Pat and Doris Leary are avid naturalists and conservationists from Fernandina Beach, FL, who volunteer their time and substantial skills to survey coastal waterbirds in Northeast Florida, coastal Georgia and Florida’s Big Bend. In 2015, they received Audubon's prestigious Guy Bradley Award for their significant contributions to knowledge about the life histories of imperiled and non-imperiled birds in Florida.
Over a four-day period in mid-November 2016, Pat and Doris Leary counted flock after flock of American Oystercatchers resting on oyster rakes, islands, and jetties spanning from Horseshoe Beach in Dixie County southward to Duke Power's rock jetty in Citrus County. They photographed each flock and used a spotting scope to search every pair of bird legs in each flock carefully, looking for color-coded leg bands that would identify the origin of each banded bird.
What they found: an astounding record total of exactly 2000 individual American Oystercatchers! And 194 birds - almost 10% - carried uniquely coded leg bands identifying their respective nesting sites!
The combination of alpha-numeric code orientation, lettering color, and background band color provides a unique identifer for each banded Oystercatcher that can be traced to the date and location where the bird was banded. Learning the fall and winter whereabouts of birds banded as flightless chicks is exciting news for the researchers that banded them. It's also rewarding for Pat and Doris Leary to learn the band origins and to realize the high value of the hours they invest and the miles they traverse to provide such vital information about the life history of one of North America's most iconic birds.
After reviewing the band codes and colors, Pat and Doris determined that the Oystercatchers originated in eight states: Massachusetts, New York, New Jersey, Virginia, North Carolina, South Carolina, Georgia, and Florida.

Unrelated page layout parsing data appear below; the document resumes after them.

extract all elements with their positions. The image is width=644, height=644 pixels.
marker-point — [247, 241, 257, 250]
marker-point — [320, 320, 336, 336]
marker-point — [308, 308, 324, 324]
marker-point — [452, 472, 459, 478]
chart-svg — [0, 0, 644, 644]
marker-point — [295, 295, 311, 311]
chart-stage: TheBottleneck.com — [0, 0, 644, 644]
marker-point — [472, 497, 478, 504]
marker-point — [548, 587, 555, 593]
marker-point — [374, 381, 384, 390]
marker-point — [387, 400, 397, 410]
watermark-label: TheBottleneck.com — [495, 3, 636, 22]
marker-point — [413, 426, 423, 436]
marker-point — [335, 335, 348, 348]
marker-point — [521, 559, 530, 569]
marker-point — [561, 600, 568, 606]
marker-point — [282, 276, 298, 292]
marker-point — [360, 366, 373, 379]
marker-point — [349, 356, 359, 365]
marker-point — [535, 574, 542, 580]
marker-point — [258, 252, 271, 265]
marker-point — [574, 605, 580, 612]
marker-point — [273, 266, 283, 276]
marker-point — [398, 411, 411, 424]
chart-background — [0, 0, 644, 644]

The Big Bend coastline habitats where these large flocks of American Oystercatchers and other migratory shorebirds overwinter are classified as Global Important Bird Areas. The shallow waters of this region are food-rich and studded with oyster rakes, mudflats, mangrove islands, and small, sand-bordered islands with low vegetation on which birds can rest between meals.

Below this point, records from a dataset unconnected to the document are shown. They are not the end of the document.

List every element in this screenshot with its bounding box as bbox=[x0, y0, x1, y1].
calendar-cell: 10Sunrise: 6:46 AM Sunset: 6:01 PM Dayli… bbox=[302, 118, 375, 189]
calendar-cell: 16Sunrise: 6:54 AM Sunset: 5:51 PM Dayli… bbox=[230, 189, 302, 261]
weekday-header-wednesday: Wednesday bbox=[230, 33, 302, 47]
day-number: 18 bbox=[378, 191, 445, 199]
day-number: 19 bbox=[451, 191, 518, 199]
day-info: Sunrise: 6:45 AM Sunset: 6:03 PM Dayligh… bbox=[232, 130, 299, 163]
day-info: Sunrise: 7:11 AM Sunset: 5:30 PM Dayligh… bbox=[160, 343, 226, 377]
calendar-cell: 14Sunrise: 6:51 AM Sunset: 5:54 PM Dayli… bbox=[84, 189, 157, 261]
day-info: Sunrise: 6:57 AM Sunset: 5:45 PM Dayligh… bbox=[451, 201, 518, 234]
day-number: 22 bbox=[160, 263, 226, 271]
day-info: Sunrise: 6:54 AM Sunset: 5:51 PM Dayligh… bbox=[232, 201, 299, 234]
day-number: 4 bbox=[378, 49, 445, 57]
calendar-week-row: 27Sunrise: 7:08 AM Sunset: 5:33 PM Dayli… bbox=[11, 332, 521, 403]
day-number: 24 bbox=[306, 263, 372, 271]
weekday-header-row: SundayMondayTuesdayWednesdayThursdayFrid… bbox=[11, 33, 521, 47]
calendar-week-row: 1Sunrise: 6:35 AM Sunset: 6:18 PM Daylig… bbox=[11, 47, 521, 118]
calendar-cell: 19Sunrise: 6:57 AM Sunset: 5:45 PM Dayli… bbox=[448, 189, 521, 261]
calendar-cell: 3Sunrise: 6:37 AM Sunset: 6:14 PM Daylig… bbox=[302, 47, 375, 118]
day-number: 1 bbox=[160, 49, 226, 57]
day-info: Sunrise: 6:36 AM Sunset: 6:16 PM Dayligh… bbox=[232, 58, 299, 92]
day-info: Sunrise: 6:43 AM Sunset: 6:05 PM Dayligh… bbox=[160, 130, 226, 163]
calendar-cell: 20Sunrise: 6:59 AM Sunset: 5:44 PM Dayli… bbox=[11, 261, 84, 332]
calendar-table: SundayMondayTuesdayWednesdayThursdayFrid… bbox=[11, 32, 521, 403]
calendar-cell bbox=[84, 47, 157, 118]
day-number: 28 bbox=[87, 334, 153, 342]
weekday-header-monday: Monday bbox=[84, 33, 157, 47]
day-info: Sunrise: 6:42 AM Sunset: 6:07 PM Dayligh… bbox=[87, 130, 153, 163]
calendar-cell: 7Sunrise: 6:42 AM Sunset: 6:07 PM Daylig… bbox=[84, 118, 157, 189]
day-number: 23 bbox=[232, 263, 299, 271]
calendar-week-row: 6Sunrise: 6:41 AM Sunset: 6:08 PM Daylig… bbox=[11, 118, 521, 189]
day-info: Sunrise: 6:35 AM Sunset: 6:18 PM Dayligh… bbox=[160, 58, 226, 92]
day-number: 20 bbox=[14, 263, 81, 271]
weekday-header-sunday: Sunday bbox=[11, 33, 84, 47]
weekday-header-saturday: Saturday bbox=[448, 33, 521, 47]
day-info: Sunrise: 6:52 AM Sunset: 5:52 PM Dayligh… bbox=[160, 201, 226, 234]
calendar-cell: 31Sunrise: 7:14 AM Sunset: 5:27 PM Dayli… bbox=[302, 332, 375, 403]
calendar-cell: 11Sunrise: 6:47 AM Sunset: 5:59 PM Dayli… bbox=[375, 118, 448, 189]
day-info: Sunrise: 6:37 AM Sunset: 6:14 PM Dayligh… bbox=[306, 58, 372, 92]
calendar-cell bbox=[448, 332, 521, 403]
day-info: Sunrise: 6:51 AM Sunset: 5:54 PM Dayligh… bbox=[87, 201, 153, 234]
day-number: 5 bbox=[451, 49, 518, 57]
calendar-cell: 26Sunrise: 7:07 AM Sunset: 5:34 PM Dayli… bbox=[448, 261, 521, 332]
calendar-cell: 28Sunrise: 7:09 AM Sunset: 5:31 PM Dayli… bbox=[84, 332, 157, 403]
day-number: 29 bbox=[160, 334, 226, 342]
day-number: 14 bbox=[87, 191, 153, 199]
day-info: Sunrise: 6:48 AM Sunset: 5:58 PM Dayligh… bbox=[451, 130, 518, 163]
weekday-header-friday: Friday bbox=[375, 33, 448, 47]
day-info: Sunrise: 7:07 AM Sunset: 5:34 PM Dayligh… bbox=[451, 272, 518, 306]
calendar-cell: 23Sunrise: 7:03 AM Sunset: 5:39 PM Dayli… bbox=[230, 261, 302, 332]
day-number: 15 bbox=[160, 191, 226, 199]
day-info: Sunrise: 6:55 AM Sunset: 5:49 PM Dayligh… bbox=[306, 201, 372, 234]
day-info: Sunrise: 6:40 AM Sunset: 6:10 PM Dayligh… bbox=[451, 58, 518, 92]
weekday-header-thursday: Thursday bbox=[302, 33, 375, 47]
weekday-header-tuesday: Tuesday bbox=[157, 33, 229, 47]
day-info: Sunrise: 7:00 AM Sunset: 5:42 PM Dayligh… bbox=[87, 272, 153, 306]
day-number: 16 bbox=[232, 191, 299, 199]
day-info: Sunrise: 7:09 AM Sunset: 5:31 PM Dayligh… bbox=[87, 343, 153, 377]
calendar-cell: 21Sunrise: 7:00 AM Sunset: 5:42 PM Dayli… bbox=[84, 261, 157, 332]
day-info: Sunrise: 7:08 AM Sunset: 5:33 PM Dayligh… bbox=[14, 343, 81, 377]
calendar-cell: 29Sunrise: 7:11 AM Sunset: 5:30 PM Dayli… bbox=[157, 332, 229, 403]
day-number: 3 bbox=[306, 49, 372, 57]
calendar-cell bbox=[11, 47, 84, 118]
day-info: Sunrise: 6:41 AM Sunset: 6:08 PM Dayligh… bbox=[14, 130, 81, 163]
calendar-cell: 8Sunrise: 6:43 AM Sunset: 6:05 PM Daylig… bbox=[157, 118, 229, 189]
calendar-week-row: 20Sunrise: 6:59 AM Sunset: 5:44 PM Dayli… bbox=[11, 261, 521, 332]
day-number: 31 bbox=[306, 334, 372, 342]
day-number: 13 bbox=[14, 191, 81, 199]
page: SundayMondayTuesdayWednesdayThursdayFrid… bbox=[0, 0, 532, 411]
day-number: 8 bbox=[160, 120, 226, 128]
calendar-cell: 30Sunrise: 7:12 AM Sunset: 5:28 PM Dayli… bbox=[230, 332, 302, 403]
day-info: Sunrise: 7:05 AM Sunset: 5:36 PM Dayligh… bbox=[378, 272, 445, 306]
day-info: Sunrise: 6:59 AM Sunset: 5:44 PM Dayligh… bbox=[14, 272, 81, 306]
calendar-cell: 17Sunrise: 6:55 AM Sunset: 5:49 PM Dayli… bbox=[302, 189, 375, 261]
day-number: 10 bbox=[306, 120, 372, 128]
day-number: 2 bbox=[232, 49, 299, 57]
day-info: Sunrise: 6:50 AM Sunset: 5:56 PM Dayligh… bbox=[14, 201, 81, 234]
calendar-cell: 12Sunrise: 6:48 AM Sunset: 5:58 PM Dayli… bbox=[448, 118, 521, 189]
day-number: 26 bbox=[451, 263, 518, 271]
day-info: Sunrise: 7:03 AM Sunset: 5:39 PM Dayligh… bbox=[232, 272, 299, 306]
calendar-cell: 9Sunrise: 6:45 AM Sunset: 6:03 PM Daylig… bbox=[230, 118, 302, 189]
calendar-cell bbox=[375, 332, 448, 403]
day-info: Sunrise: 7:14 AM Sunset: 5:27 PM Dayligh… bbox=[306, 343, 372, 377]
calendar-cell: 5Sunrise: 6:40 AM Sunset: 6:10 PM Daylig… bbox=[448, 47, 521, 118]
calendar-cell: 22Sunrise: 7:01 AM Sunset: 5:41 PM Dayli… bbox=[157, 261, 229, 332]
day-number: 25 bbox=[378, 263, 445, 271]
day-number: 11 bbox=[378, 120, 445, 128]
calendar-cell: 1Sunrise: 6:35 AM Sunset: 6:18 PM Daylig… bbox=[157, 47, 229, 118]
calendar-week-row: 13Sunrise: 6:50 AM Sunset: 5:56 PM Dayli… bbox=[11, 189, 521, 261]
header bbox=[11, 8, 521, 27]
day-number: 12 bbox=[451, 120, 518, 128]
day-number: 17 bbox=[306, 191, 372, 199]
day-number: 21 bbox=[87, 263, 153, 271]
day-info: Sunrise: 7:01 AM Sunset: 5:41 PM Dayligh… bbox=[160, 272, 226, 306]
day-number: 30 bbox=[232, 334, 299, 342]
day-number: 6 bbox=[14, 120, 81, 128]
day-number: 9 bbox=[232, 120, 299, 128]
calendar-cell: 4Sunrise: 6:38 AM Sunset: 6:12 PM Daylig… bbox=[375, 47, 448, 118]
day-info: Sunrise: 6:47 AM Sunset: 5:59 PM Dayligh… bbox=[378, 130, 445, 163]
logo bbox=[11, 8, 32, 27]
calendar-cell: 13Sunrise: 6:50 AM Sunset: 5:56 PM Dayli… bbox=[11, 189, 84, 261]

Unfortunately, as Florida's resident populations grows and boat-based tourism has grown in recent years, Oystercatchers don't get as much rest as they once did. Airboats, motorboats, and kayaks bring fishermen and nature lovers ashore - or close to shore - and flush the birds so they have to burn needed energy reserves flying to locate another resting site. And they may be flushed from the next site also.
Please consider these boating tips along Florida's Big Bend coastline:
- Kayaks and canoes flush birds too. Pass up landing or fishing close to resting flocks of birds and move on to another beautiful site.

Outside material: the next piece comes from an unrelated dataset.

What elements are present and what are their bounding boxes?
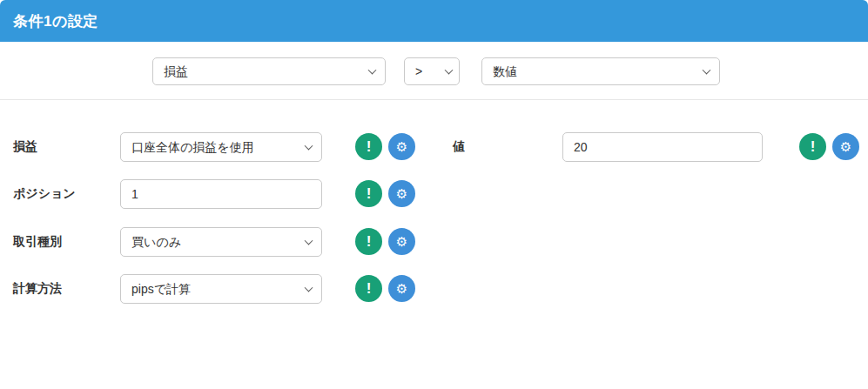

- Use waterproof binoculars to scope out islands where you plan to fish or picnic and avoid sites with resting bird flocks.
- If your boat flushes a flock you didn't see prior to approach, and the birds appear to be circling around to land there again, they may not have another nearby, predator-free site on which to rest. Consider backing off and letting the birds have that spot.
- Dispose of all fishing tackle properly. Do not cut line and leave it in place to become a tourniquet for a bird's leg or wing as shown in the accompanying photo.